An Inverted Cruciform Lateral Retinacular Release to Correct Severe Valgus Deformity

An inverted cruciform lateral retinacular release effectively corrects a severe valgus deformity and avoids the need for a lateral collateral ligament (LCL) release.7

Figure 7.
The release is best done after bone resection but without trial components in place, because this facilitates exposure to the lateral retinaculum (Figure 8).
Figure 8.
The lateral superior genicular vessels should be identified and preserved. The vertical part of the release begins distal to the vessels and ends at the tibial resection. The horizontal limbs extend posteriorly short of the LCL and anteriorly short of the patellar tendon. If the extent of this release does not sufficiently balance the knee, it can be propagated by placing trial components with an insert thickness that stabilizes the medial side. Under this circumstance, the tight lateral side will now prohibit full passive extension. With gentle manipulation of the knee into extension, the lateral release will be propagated to its appropriate length. Postoperative perineal nerve palsies are rare with this technique. Immediate postoperative assessment, however, should always be done and the patient’s dressing loosened and their knee placed in flexion if there is any concern. Almost all of these rare palsies make a complete recovery.

Relieving Posterior Femoral Impingement

Uncapped posterior condylar bone or retained posterior osteophytes can limit both flexion and extension and cause impingement. Trimming the posterior femoral condyles and removing posterior osteophytes is best accomplished using a trial femoral component as a template.4 A curved osteotome is passed tangential to the metallic condyles to define the bone requiring resection.
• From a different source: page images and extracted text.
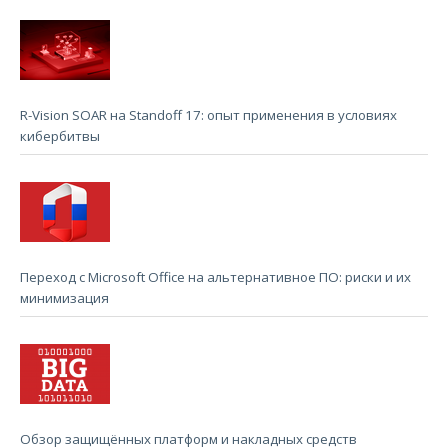
R-Vision SOAR на Standoff 17: опыт применения в условиях
кибербитвы
Переход с Microsoft Office на альтернативное ПО: риски и их
минимизация
Обзор защищённых платформ и накладных средств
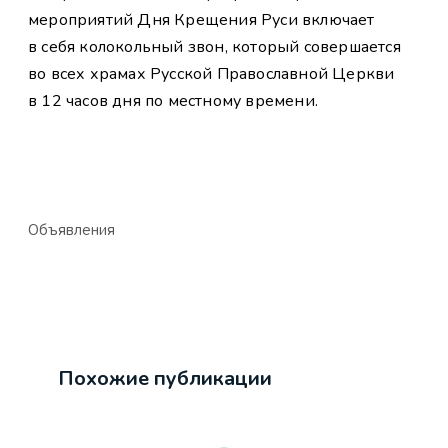
мероприятий Дня Крещения Руси включает
в себя колокольный звон, который совершается
во всех храмах Русской Православной Церкви
в 12 часов дня по местному времени.
Объявления
Похожие публикации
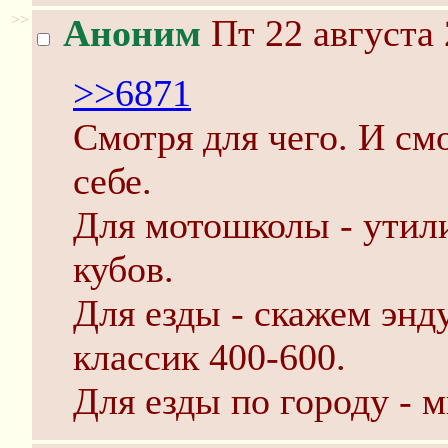
>>
Аноним
Пт 22 августа 
>>6871
Смотря для чего. И см
себе.
Для мотошколы - утил
кубов.
Для езды - скажем энд
классик 400-600.
Для езды по городу - 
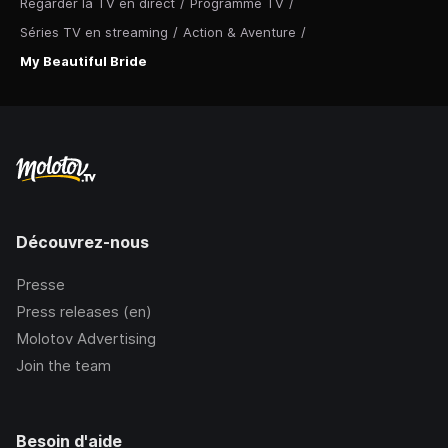
Regarder la TV en direct
/
Programme TV
/
Séries TV en streaming
/
Action & Aventure
/
My Beautiful Bride
Découvrez-nous
Presse
Press releases (en)
Molotov Advertising
Join the team
Besoin d'aide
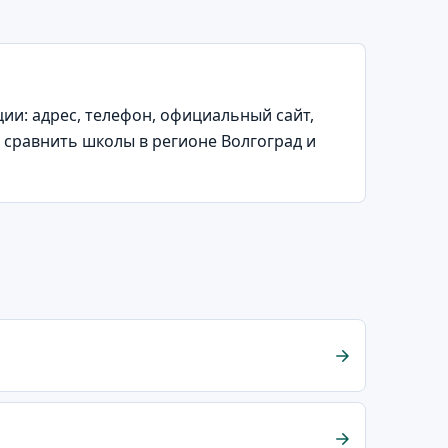
и: адрес, телефон, официальный сайт,
 сравнить школы в регионе Волгоград и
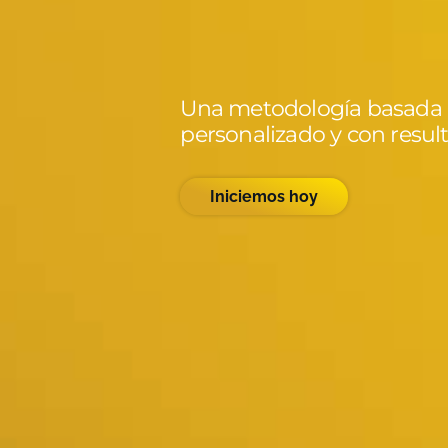
tu aprend
Una metodología basada e
personalizado y con resul
Iniciemos hoy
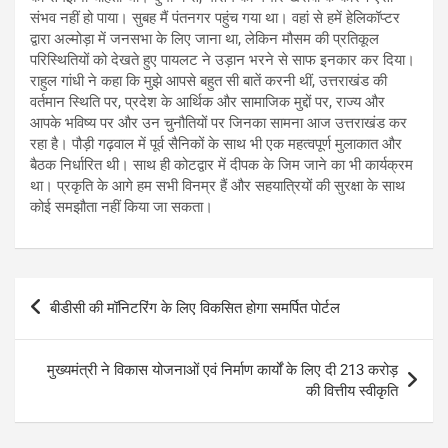
संभव नहीं हो पाया। सुबह मैं पंतनगर पहुंच गया था। वहां से हमें हेलिकॉप्टर
द्वारा अल्मोड़ा में जनसभा के लिए जाना था, लेकिन मौसम की प्रतिकूल
परिस्थितियों को देखते हुए पायलट ने उड़ान भरने से साफ इनकार कर दिया।
राहुल गांधी ने कहा कि मुझे आपसे बहुत सी बातें करनी थीं, उत्तराखंड की
वर्तमान स्थिति पर, प्रदेश के आर्थिक और सामाजिक मुद्दों पर, राज्य और
आपके भविष्य पर और उन चुनौतियों पर जिनका सामना आज उत्तराखंड कर
रहा है। पौड़ी गढ़वाल में पूर्व सैनिकों के साथ भी एक महत्वपूर्ण मुलाकात और
बैठक निर्धारित थी। साथ ही कोटद्वार में दीपक के जिम जाने का भी कार्यक्रम
था। प्रकृति के आगे हम सभी विनम्र हैं और सहयात्रियों की सुरक्षा के साथ
कोई समझौता नहीं किया जा सकता।
Post
बीडीसी की मॉनिटरिंग के लिए विकसित होगा समर्पित पोर्टल
navigation
मुख्यमंत्री ने विकास योजनाओं एवं निर्माण कार्यों के लिए दी 213 करोड़
की वित्तीय स्वीकृति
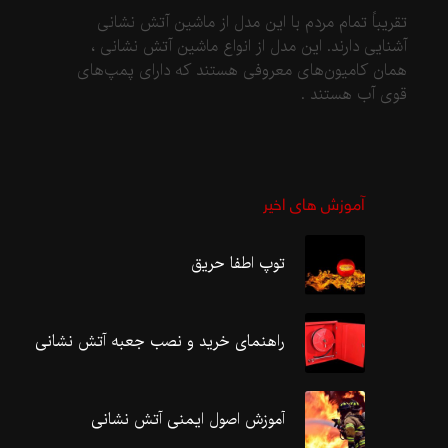
تقریباً تمام مردم با این مدل از ماشین آتش نشانی
آشنایی دارند. این مدل از انواع ماشین آتش نشانی ،
همان کامیون‌های معروفی هستند که دارای پمپ‌های
قوی آب هستند .
آموزش های اخیر
توپ اطفا حریق
راهنمای خرید و نصب جعبه آتش نشانی
آموزش اصول ایمنی آتش نشانی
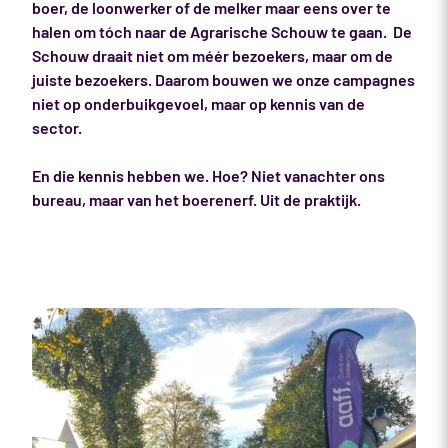
boer, de loonwerker of de melker maar eens over te
halen om tóch naar de Agrarische Schouw te gaan. De
Schouw draait niet om méér bezoekers, maar om de
juiste bezoekers. Daarom bouwen we onze campagnes
niet op onderbuikgevoel, maar op kennis van de
sector.
En die kennis hebben we. Hoe? Niet vanachter ons
bureau, maar van het boerenerf. Uit de praktijk.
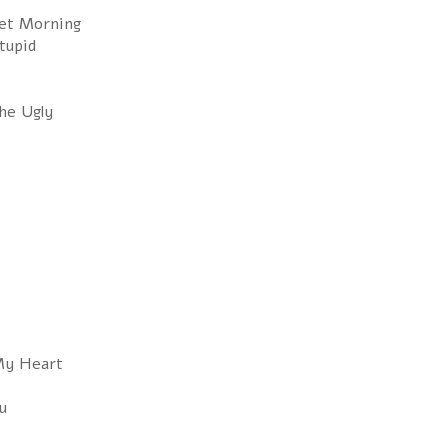
et Morning
tupid
he Ugly
My Heart
u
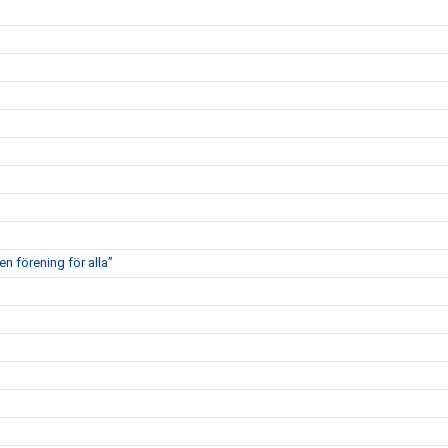
en förening för alla”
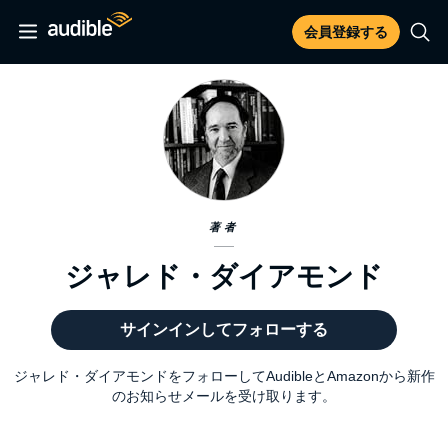
会員登録する
著者
ジャレド・ダイアモンド
サインインしてフォローする
ジャレド・ダイアモンドをフォローしてAudibleとAmazonから新作
のお知らせメールを受け取ります。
After removal of the trial, the outlined bone can be easily and accurately resected.

Minimizing Postoperative Posterior Condylar Bone-Cement Radiolucencies

Zone 4 femoral bone-cement radiolucencies8 can be minimized using the “smear” technique.4 These radiolucencies are common because most prosthetic femoral components have posterior condyles that are parallel to the femoral fixation lugs and do not allow for compression of this interface during implantation. Most surgeons put no cement on the posterior condylar bone but place it on the inside of the prosthetic condyle instead. The lack of compression upon insertion leads to a poor interface and the resultant lucencies. In the long term, these lucencies could allow access of wear debris to the posterior condylar bone, with the potential for osteolysis and loosening. To improve this interface, cement can be smeared or packed into the posterior condyles and also placed on the posterior condyles of the prosthesis. This could lead to posterior extrusion of some cement during polymerization, so a removable trial insert should be utilized to allow access posteriorly after polymerization is complete.

Predicting Potential Postoperative Flexion

The best indicator of potential postoperative flexion for any individual patient is not preoperative flexion but is intraoperative flexion against gravity measured after capsular closure.9 Surgeons should measure and record this value for reference if a patient has difficulty regaining flexion during their recovery (Figure 9).

Figure 9.
If a patient had 120° of flexion against gravity after capsular closure but achieves only 80° at 2 months, a knee manipulation is probably indicated. If their flexion after closure was only 80°, a manipulation is unlikely to lead to any improvement.

Summary

The short- and long-term success of TKA is highly dependent on surgical technique that allows proper and safe exposure under all circumstances, correction of deformity, and accurate component implantation while minimizing intraoperative and postoperative complications. The surgical pearls shared above will hopefully aid in achieving these goals.

 

Am J Orthop. 2016;45(6):384-388. Copyright Frontline Medical Communications Inc. 2016. All rights reserved.

References

1. Yacoubian SV, Scott RD. Skin incision translation in total knee arthroplasty: the difference between flexion and extension. J Arthroplasty. 2007;22(3):353-355.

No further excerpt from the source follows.